11. Throughout his journey, Horwitz encounters a profound sense of Southern grievance, a feeling that the region is still looked down on. Is this Southern paranoia or a justifiable response to the way the region is regarded by the North and by Hollywood?

12. Horwitz writes about the killing of Michael Westerman while flying a Confederate flag from his truck, in Todd County, Kentucky. What are the social and emotional reasons why Westerman’s killing becomes such a flashpoint for Southern anger, both black and white?

13. In Richmond, Horwitz listens to a debate over whether a statue of Arthur Ashe belongs on Monument Avenue. He finds his own views shifting. Do you think the statue should have been put there?

14. In Alabama, Horwitz visits classrooms to see how the Civil War is being taught today. How are black and white students approaching the War differently? Is there any sense of a common American history?

15. Across the South, Horwitz implies that the dream of the Civil Rights era is embattled. In what ways does he show progress in race relations, and in what ways retreat?

16. At Andersonville Prison, Horwitz finds that there are two irreconcilable views of who was responsible for the tragedy there. Who wrote these histories and why? Which view do you think is more accurate?

17. The South’s population is changing dramatically as the region fills with Northerners, Latin Americans, Asians and others.
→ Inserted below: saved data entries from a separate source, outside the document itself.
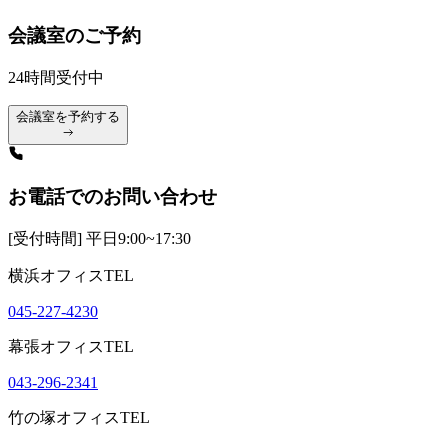
会議室のご予約
24時間受付中
会議室を予約する
お電話でのお問い合わせ
[受付時間] 平日9:00~17:30
横浜オフィスTEL
045-227-4230
幕張オフィスTEL
043-296-2341
竹の塚オフィスTEL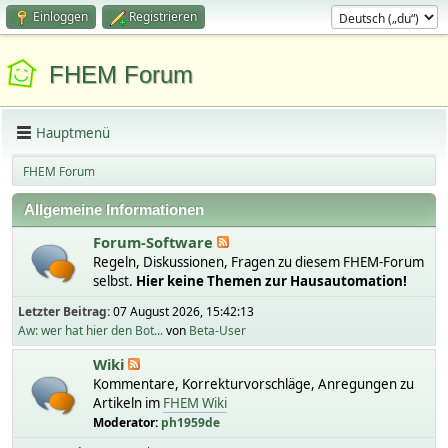
Einloggen
Registrieren
FHEM Forum
Hauptmenü
FHEM Forum
Allgemeine Informationen
Forum-Software
Regeln, Diskussionen, Fragen zu diesem FHEM-Forum
selbst.
Hier keine Themen zur Hausautomation!
Letzter Beitrag:
07 August 2026, 15:42:13
Aw: wer hat hier den Bot...
von
Beta-User
Wiki
Kommentare, Korrekturvorschläge, Anregungen zu
Artikeln im
FHEM Wiki
Moderator:
ph1959de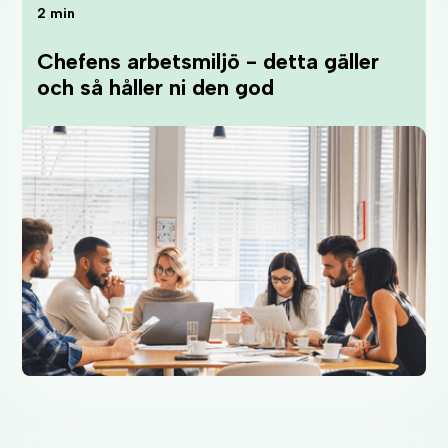
2 min
Chefens arbetsmiljö - detta gäller
och så håller ni den god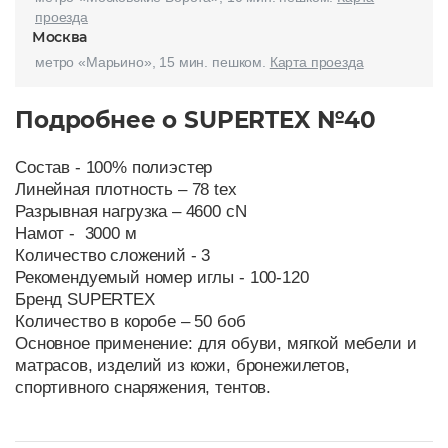
проезда
Москва
метро «Марьино», 15 мин. пешком.
Карта проезда
Подробнее о SUPERTEX №40
Состав - 100% полиэстер
Линейная плотность – 78 tex
Разрывная нагрузка – 4600 cN
Намот - 3000 м
Количество сложений - 3
Рекомендуемый номер иглы - 100-120
Бренд SUPERTEX
Количество в коробе – 50 боб
Основное применение: для обуви, мягкой мебели и
матрасов, изделий из кожи, бронежилетов,
спортивного снаряжения, тентов.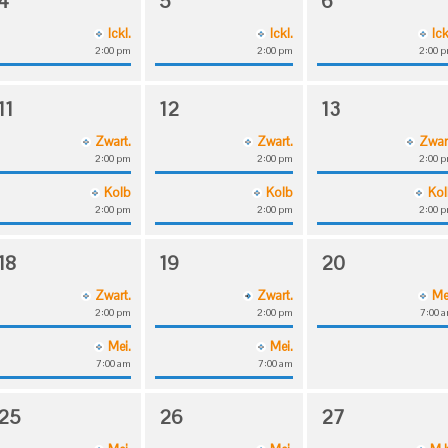
4
5
6
Ickl.
Ickl.
Ick
2:00 pm
2:00 pm
2:00 
11
12
13
Zwart.
Zwart.
Zwar
2:00 pm
2:00 pm
2:00 
Kolb
Kolb
Ko
2:00 pm
2:00 pm
2:00 
18
19
20
Zwart.
Zwart.
Me
2:00 pm
2:00 pm
7:00 
Mei.
Mei.
7:00 am
7:00 am
25
26
27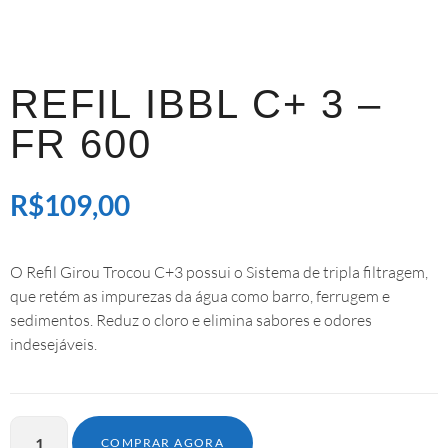
REFIL IBBL C+ 3 –
FR 600
R$
109,00
O Refil Girou Trocou C+3 possui o Sistema de tripla filtragem,
que retém as impurezas da água como barro, ferrugem e
sedimentos. Reduz o cloro e elimina sabores e odores
indesejáveis.
COMPRAR AGORA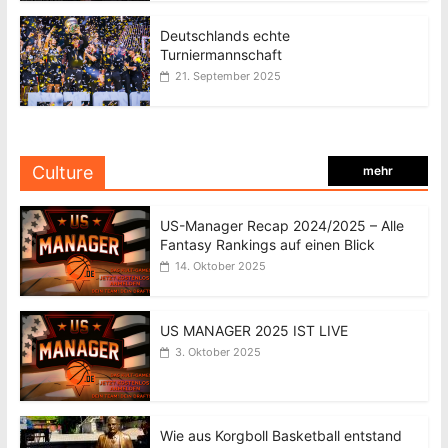
Deutschlands echte
Turniermannschaft
21. September 2025
Culture
mehr
US-Manager Recap 2024/2025 – Alle
Fantasy Rankings auf einen Blick
14. Oktober 2025
US MANAGER 2025 IST LIVE
3. Oktober 2025
Wie aus Korgboll Basketball entstand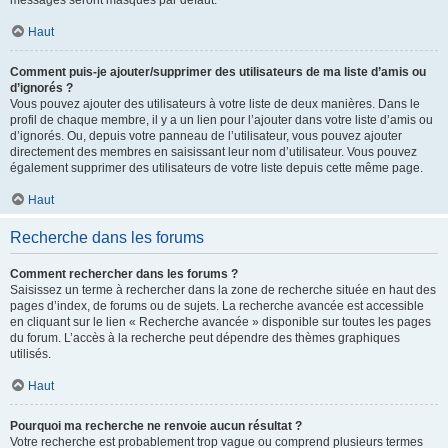
messages seront masqués par défaut.
Haut
Comment puis-je ajouter/supprimer des utilisateurs de ma liste d’amis ou
d’ignorés ?
Vous pouvez ajouter des utilisateurs à votre liste de deux manières. Dans le
profil de chaque membre, il y a un lien pour l’ajouter dans votre liste d’amis ou
d’ignorés. Ou, depuis votre panneau de l’utilisateur, vous pouvez ajouter
directement des membres en saisissant leur nom d’utilisateur. Vous pouvez
également supprimer des utilisateurs de votre liste depuis cette même page.
Haut
Recherche dans les forums
Comment rechercher dans les forums ?
Saisissez un terme à rechercher dans la zone de recherche située en haut des
pages d’index, de forums ou de sujets. La recherche avancée est accessible
en cliquant sur le lien « Recherche avancée » disponible sur toutes les pages
du forum. L’accès à la recherche peut dépendre des thèmes graphiques
utilisés.
Haut
Pourquoi ma recherche ne renvoie aucun résultat ?
Votre recherche est probablement trop vague ou comprend plusieurs termes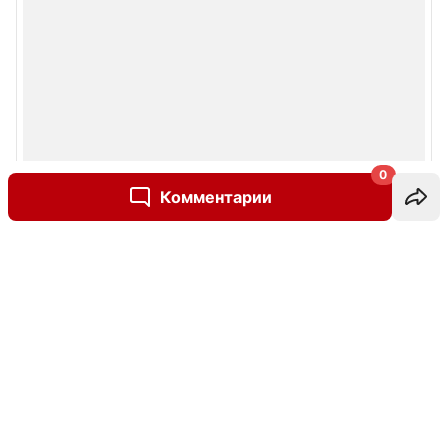
0
Комментарии
Написать комментарий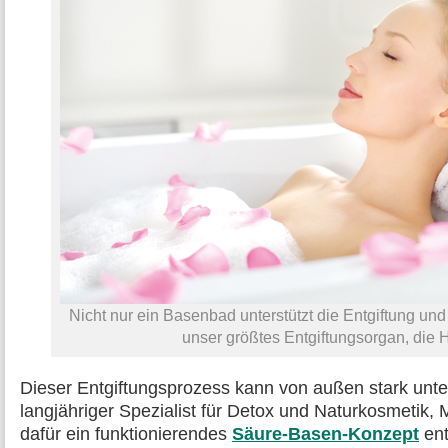
Nicht nur ein Basenbad unterstützt die Entgiftung un
unser größtes Entgiftungsorgan, die 
Dieser Entgiftungsprozess kann von außen stark unte
langjähriger Spezialist für Detox und Naturkosmetik, 
dafür ein funktionierendes
Säure-Basen-Konzept
ent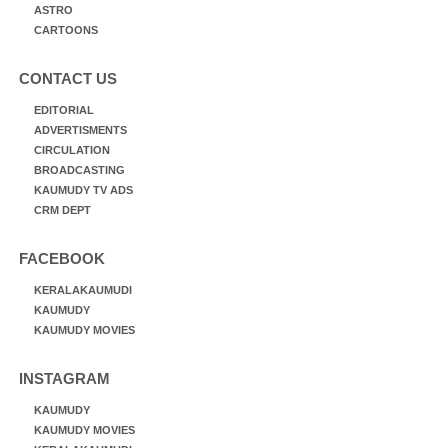
ASTRO
CARTOONS
CONTACT US
EDITORIAL
ADVERTISMENTS
CIRCULATION
BROADCASTING
KAUMUDY TV ADS
CRM DEPT
FACEBOOK
KERALAKAUMUDI
KAUMUDY
KAUMUDY MOVIES
INSTAGRAM
KAUMUDY
KAUMUDY MOVIES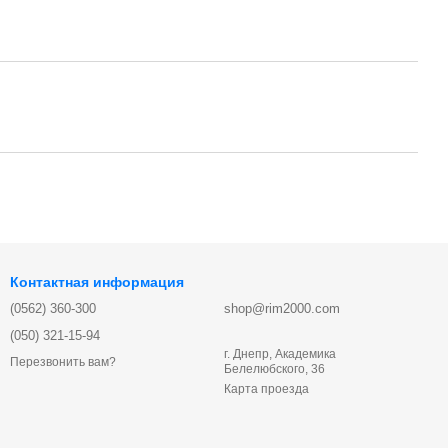
Контактная информация
(0562) 360-300
shop@rim2000.com
(050) 321-15-94
г. Днепр, Академика
Перезвонить вам?
Белелюбского, 36
Карта проезда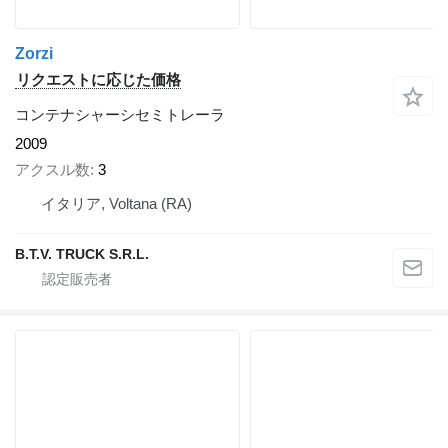
Zorzi
リクエストに応じた価格
コンテナシャーシセミトレーラ
2009
アクスル数
3
イタリア, Voltana (RA)
B.T.V. TRUCK S.R.L.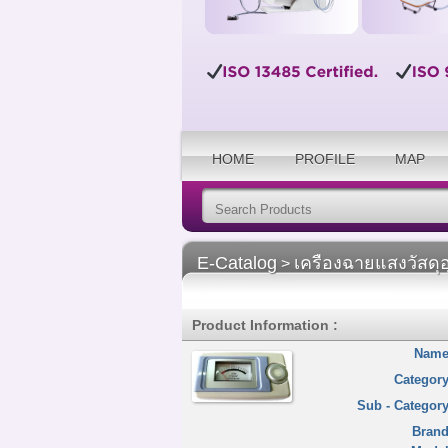
HOME
PROFILE
MAP
E-Catalog
เครืองฉายแสงวัสดุอ
>
Product Information :
Name
Category
Sub - Category
Brand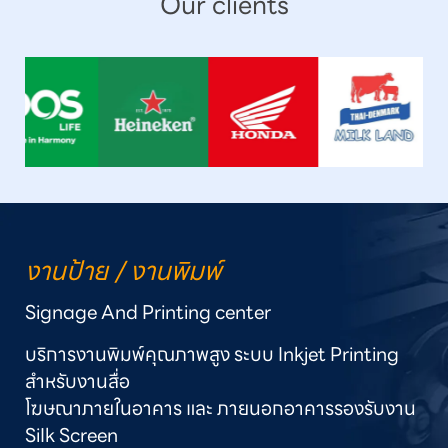
Our clients
งานป้าย / งานพิมพ์
Signage And Printing center
บริการงานพิมพ์คุณภาพสูง ระบบ Inkjet Printing 
สำหรับงานสื่อ

โฆษณาภายในอาคาร และ ภายนอกอาคารรองรับงาน 
SiIk Screen 
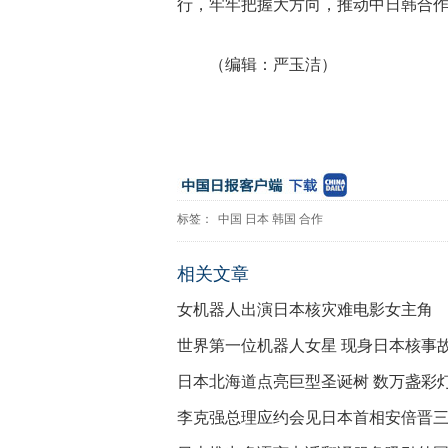
行，牢牢把握大方向，推动中日韩合作
（编辑：严玉洁）
标签：
中国
日本
韩国
合作
相关文章
女机器人出演日本核灾难电影女主角
世界第一位机器人女星 现身日本核事
日本北海道点亮巨型圣诞树 数万盏彩
李克强总理应约会见日本首相安倍晋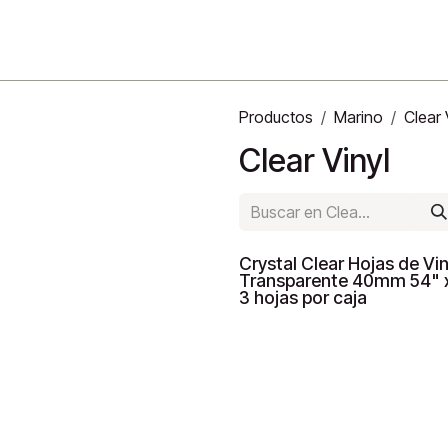
o
Productos
Marino
Clear 
Clear Vinyl
Crystal Clear Hojas de Vin
Transparente 40mm 54" x
3 hojas por caja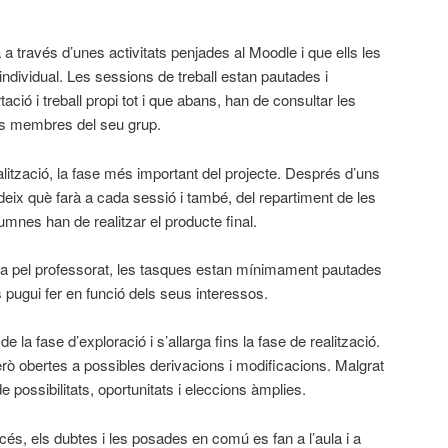
 a través d’unes activitats penjades al Moodle i que ells les
 individual. Les sessions de treball estan pautades i
ció i treball propi tot i que abans, han de consultar les
ls membres del seu grup.
ealització, la fase més important del projecte. Després d’uns
deix què farà a cada sessió i també, del repartiment de les
mnes han de realitzar el producte final.
ida pel professorat, les tasques estan mínimament pautades
 pugui fer en funció dels seus interessos.
de la fase d’exploració i s’allarga fins la fase de realització.
erò obertes a possibles derivacions i modificacions. Malgrat
e possibilitats, oportunitats i eleccions àmplies.
cés, els dubtes i les posades en comú es fan a l’aula i a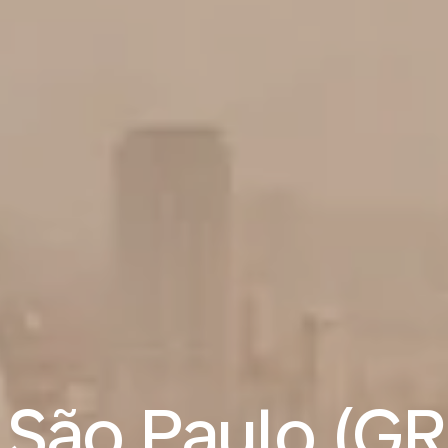
São Paulo (GR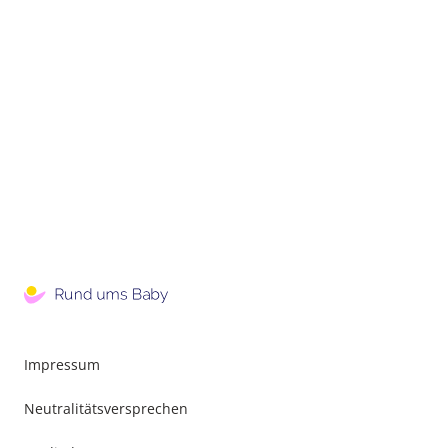
Impressum
Neutralitätsversprechen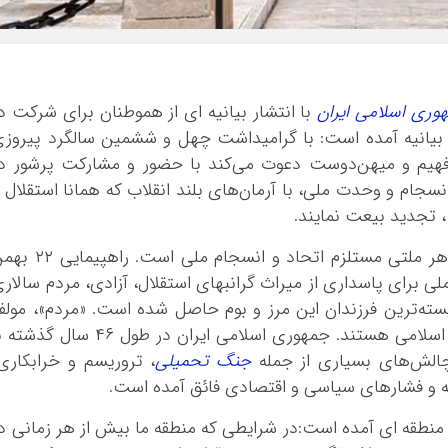
وری اسلامی ایران
با انتشار بیانیه ای از هموطنان برای شرکت د
ت کرد. در این بیانیه آمده است: با گرامیداشت چهل‌ و ششمین سالگرد پیروز
 فهیم و میهن‌دوست دعوت می‌کند با حضور و مشارکت پرشور د
ن، ضمن نمایش انسجام و وحدت ملی، با آرمان‌های بلند انقلاب که همانا استقلال 
 تجدید بیعت نمایند.
در ادامه این بیانیه آمده است: بقا و سعادت هر ملتی مستلزم اتحاد و انسجام ملی است
ی برای پاسداری از میراث گرانبهای استقلال، آزادی، مردم سالار
ته‌ترین فرزندان این مرز و بوم حاصل شده است. «مردم»، مولف
اصلی اقتدار و استحکام نظام برآمده از انقلاب اسلامی هستند. جمهوری اسلامی ایران در طول ۴۶ سال 
 چالش‌های بسیاری از جمله
جنگ تحمیلی
، تروریسم و خرابکاری
ه و فشارهای سیاسی و اقتصادی فائق آمده است.
یط منطقه ای آمده است:در شرایطی که منطقه ما بیش از هر زمانی د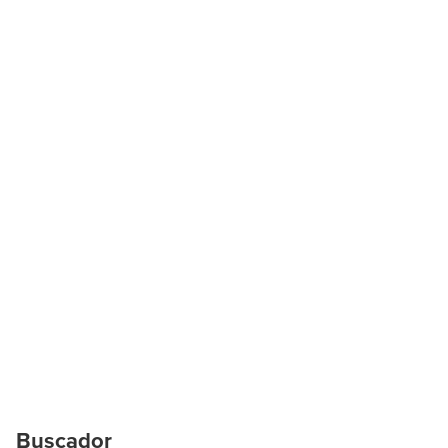
Buscador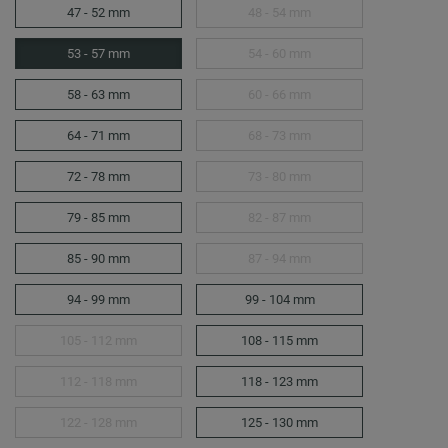
47 - 52 mm
48 - 54 mm
53 - 57 mm
54 - 60 mm
58 - 63 mm
60 - 66 mm
64 - 71 mm
68 - 73 mm
72 - 78 mm
73 - 80 mm
79 - 85 mm
82 - 87 mm
85 - 90 mm
87 - 94 mm
94 - 99 mm
99 - 104 mm
105 - 112 mm
108 - 115 mm
112 - 118 mm
118 - 123 mm
122 - 128 mm
125 - 130 mm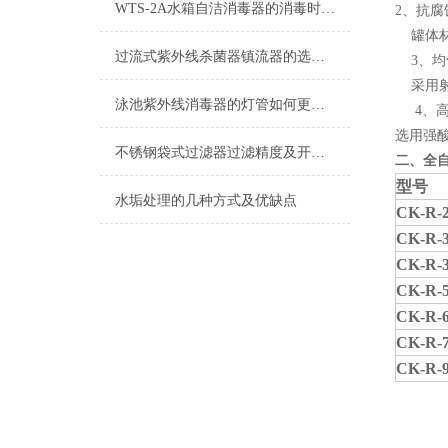
WTS-2A水箱自洁消毒器的消毒时段设置
2、抗腐
罐体材
过流式紫外线杀菌器镇流器的选用说明
3、均
采用射
泳池紫外线消毒器的灯管如何更换呢？
4、高
选用强
不锈钢袋式过滤器过滤精度及开盖操作指导
二、全
型号
水垢处理的几种方式及优缺点
CK-R-2
CK-R-3
CK-R-3
CK-R-5
CK-R-6
CK-R-7
CK-R-9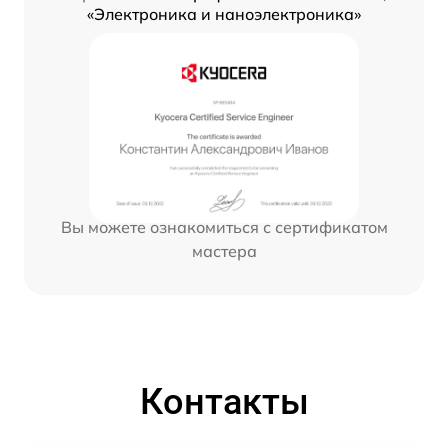
«Электроника и наноэлектроника»
Вы можете ознакомиться с сертификатом
мастера
Контакты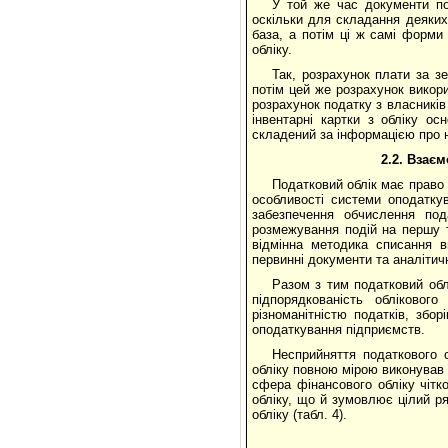
У той же час документи под
оскільки для складання деяких
база, а потім ці ж самі форми
обліку.
Так, розрахунок плати за з
потім цей же розрахунок викор
розрахунок податку з власників
інвентарні картки з обліку ос
складений за інформацією про н
2.2. Взаєм
Податковий облік має право 
особливості системи оподатку
забезпечення обчислення пода
розмежування подій на першу та
відмінна методика списання в
первинні документи та аналітичн
Разом з тим податковий обл
підпорядкованість обліковог
різноманітністю податків, зб
оподаткування підприємств.
Несприйняття податкового 
обліку повною мірою виконував 
сфера фінансового обліку чіт
обліку, що й зумовлює цілий ря
обліку (табл. 4).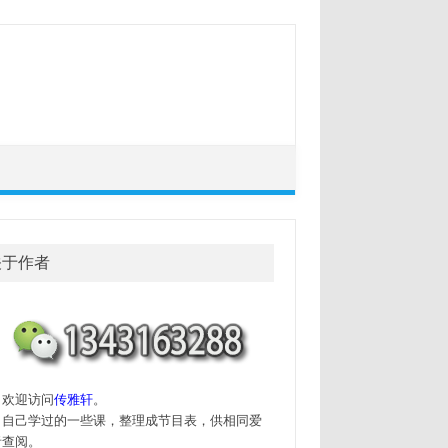
关于作者
迎访问
传雅轩
。
己学过的一些课，整理成节目表，供相同爱
者查阅。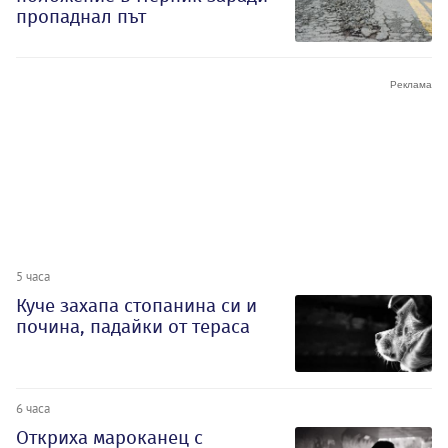
пропаднал път
5 часа
Куче захапа стопанина си и
почина, падайки от тераса
6 часа
Откриха мароканец с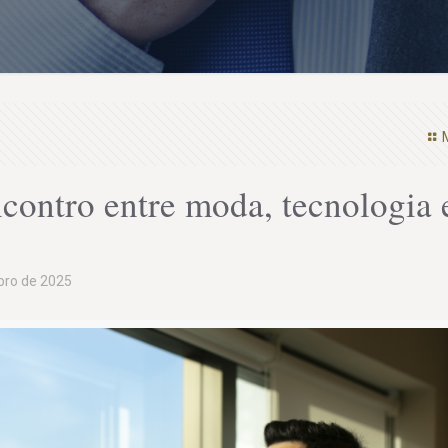
contro entre moda, tecnologia 
bro de 2025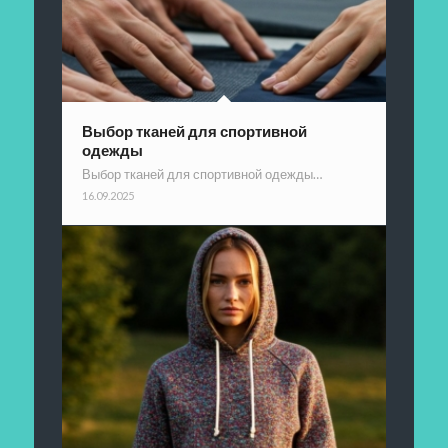
Выбор тканей для спортивной
одежды
Выбор тканей для спортивной одежды…
16.09.2025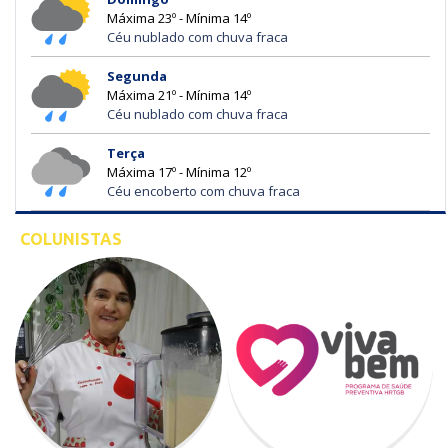
Máxima 23º - Mínima 14º
Céu nublado com chuva fraca
Segunda
Máxima 21º - Mínima 14º
Céu nublado com chuva fraca
Terça
Máxima 17º - Mínima 12º
Céu encoberto com chuva fraca
COLUNISTAS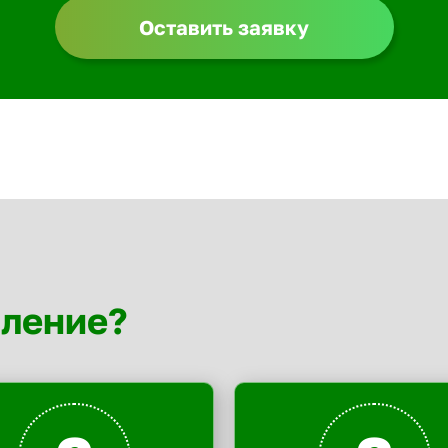
Оставить заявку
мление?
If this trend continues, can Confederate remembrance endure in the 21st century?

18. Since the book’s publication, Horwitz has been attacked by both right-wing and left-wing Southerners who think he is either an apologist for Confederate heritage or a sworn enemy of it. Overall, do you think he is fair? Too fair?

19. Every year, it seems, there is a new book or movie, such as Cold Mountain or Gettysburg, that reignites passion for the Civil War. What literature, film or television series has brought the War alive for you?

About this Author

Tony Horwitz, a Pulitzer Prize-winning writer, has given us the Civil War in ways we’ve never seen it before, and a fascinating, engaging adventure through the contemporary and historical South.